Start of EXERCISE INPUTS
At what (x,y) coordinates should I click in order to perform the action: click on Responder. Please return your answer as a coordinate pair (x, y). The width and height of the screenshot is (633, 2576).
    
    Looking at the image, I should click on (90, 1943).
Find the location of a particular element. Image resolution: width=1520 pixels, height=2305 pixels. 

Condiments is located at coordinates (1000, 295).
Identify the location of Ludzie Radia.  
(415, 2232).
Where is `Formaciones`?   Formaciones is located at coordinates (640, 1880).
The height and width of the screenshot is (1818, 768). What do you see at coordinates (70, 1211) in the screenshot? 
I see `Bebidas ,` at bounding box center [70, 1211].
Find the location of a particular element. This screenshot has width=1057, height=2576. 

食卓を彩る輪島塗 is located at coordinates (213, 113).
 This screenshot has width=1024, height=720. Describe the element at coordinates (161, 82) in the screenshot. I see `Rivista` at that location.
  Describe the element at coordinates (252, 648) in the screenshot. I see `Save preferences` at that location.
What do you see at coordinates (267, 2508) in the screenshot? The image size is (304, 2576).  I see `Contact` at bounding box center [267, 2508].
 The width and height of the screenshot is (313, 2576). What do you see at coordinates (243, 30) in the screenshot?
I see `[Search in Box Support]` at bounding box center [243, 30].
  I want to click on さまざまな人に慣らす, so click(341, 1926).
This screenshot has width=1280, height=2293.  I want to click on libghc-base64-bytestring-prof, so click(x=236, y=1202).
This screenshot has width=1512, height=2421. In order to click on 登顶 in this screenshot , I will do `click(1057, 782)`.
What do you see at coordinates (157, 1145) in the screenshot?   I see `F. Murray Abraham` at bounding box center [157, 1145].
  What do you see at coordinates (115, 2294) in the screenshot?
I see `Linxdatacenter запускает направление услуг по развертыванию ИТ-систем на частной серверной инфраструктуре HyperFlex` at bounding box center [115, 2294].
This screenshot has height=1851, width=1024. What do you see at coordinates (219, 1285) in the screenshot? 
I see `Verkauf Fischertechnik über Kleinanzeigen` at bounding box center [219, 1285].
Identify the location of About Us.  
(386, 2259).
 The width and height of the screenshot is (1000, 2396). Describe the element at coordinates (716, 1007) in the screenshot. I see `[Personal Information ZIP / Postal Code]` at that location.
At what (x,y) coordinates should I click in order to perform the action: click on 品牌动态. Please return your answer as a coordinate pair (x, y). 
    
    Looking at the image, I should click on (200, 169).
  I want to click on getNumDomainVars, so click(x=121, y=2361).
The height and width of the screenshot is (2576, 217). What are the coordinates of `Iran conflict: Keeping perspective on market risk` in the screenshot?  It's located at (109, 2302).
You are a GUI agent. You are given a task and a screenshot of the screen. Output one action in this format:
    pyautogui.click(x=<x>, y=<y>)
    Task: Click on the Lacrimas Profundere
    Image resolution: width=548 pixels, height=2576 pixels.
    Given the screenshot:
End of EXERCISE INPUTS
* WHAT YOU SHOULD DO: Every entry should be retyped exactly as it appears.

* SOLUTION FOR THIS PROBLEM:
At what (x,y) coordinates should I click in order to perform the action: click on Responder. Please return your answer as a coordinate pair (x, y). The width and height of the screenshot is (633, 2576).
    
    Looking at the image, I should click on (90, 1943).
Find the location of a particular element. Image resolution: width=1520 pixels, height=2305 pixels. 

Condiments is located at coordinates (1000, 295).
Identify the location of Ludzie Radia.  
(415, 2232).
Where is `Formaciones`?   Formaciones is located at coordinates (640, 1880).
The height and width of the screenshot is (1818, 768). What do you see at coordinates (70, 1211) in the screenshot? 
I see `Bebidas ,` at bounding box center [70, 1211].
Find the location of a particular element. This screenshot has width=1057, height=2576. 

食卓を彩る輪島塗 is located at coordinates (213, 113).
 This screenshot has width=1024, height=720. Describe the element at coordinates (161, 82) in the screenshot. I see `Rivista` at that location.
  Describe the element at coordinates (252, 648) in the screenshot. I see `Save preferences` at that location.
What do you see at coordinates (267, 2508) in the screenshot? The image size is (304, 2576).  I see `Contact` at bounding box center [267, 2508].
 The width and height of the screenshot is (313, 2576). What do you see at coordinates (243, 30) in the screenshot?
I see `[Search in Box Support]` at bounding box center [243, 30].
  I want to click on さまざまな人に慣らす, so click(341, 1926).
This screenshot has width=1280, height=2293.  I want to click on libghc-base64-bytestring-prof, so click(x=236, y=1202).
This screenshot has width=1512, height=2421. In order to click on 登顶 in this screenshot , I will do `click(1057, 782)`.
What do you see at coordinates (157, 1145) in the screenshot?   I see `F. Murray Abraham` at bounding box center [157, 1145].
  What do you see at coordinates (115, 2294) in the screenshot?
I see `Linxdatacenter запускает направление услуг по развертыванию ИТ-систем на частной серверной инфраструктуре HyperFlex` at bounding box center [115, 2294].
This screenshot has height=1851, width=1024. What do you see at coordinates (219, 1285) in the screenshot? 
I see `Verkauf Fischertechnik über Kleinanzeigen` at bounding box center [219, 1285].
Identify the location of About Us.  
(386, 2259).
 The width and height of the screenshot is (1000, 2396). Describe the element at coordinates (716, 1007) in the screenshot. I see `[Personal Information ZIP / Postal Code]` at that location.
At what (x,y) coordinates should I click in order to perform the action: click on 品牌动态. Please return your answer as a coordinate pair (x, y). 
    
    Looking at the image, I should click on (200, 169).
  I want to click on getNumDomainVars, so click(x=121, y=2361).
The height and width of the screenshot is (2576, 217). What are the coordinates of `Iran conflict: Keeping perspective on market risk` in the screenshot?  It's located at (109, 2302).
You are a GUI agent. You are given a task and a screenshot of the screen. Output one action in this format:
    pyautogui.click(x=<x>, y=<y>)
    Task: Click on the Lacrimas Profundere
    Image resolution: width=548 pixels, height=2576 pixels.
    Given the screenshot:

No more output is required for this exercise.